I touched his cheek, my middle finger rubbing across his eyebrow ring. He closed his eyes and exhaled. I felt his whole body relax from its tense position. I felt his weight on me as he let me help to relax him. The ground beneath was surprisingly comfortable, though cold, and I continued to reassure him with my touch for a few more moments before he lifted his head once more.
“I’m so glad you’re ok,” he said but the words barely made a sound. “I was aching with worry for you, thinking the bond was hurting you. I thought that was better than death, though.”
“It’s ok now. It’s over,” I assured but thought. “Isn’t it?”
“I’m afraid to think so.” His nose was almost touching mine as he gazed down at me. “I’ll keep watch outside your house tonight, just to be sure.” He let his thumb run the length of my eyebrow and then down my cheek. “Clara, we have a lot of things to talk about.”
“Like what?”
“Like whether it’s safe to stay here now.”

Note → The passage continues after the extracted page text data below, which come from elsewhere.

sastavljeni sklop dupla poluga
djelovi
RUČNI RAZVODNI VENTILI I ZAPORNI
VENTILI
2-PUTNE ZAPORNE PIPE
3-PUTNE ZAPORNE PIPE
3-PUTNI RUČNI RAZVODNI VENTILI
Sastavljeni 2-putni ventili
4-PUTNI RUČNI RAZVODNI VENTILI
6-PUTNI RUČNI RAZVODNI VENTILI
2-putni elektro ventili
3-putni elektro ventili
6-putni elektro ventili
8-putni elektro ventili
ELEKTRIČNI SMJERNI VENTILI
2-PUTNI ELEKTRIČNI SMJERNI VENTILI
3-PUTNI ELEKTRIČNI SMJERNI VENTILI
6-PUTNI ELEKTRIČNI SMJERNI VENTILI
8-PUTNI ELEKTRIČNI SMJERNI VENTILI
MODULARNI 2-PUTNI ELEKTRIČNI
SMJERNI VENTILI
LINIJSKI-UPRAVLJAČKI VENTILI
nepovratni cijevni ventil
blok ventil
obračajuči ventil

“I can’t leave at the end of Senior year,” I
said.
“Will it even matter if you’re not alive to enjoy it?” he countered.
“Ok, point taken. But for the record, I want to stay here until then.”
“We’ll talk about it later.”
I nodded and rubbed his shirt front but didn’t let my fingers press into his skin just in case. I let my fingers almost skim the length of his arm to his wrist.
“How’s this doing?”
“All better,” he said low and rumbling. “I just needed you.”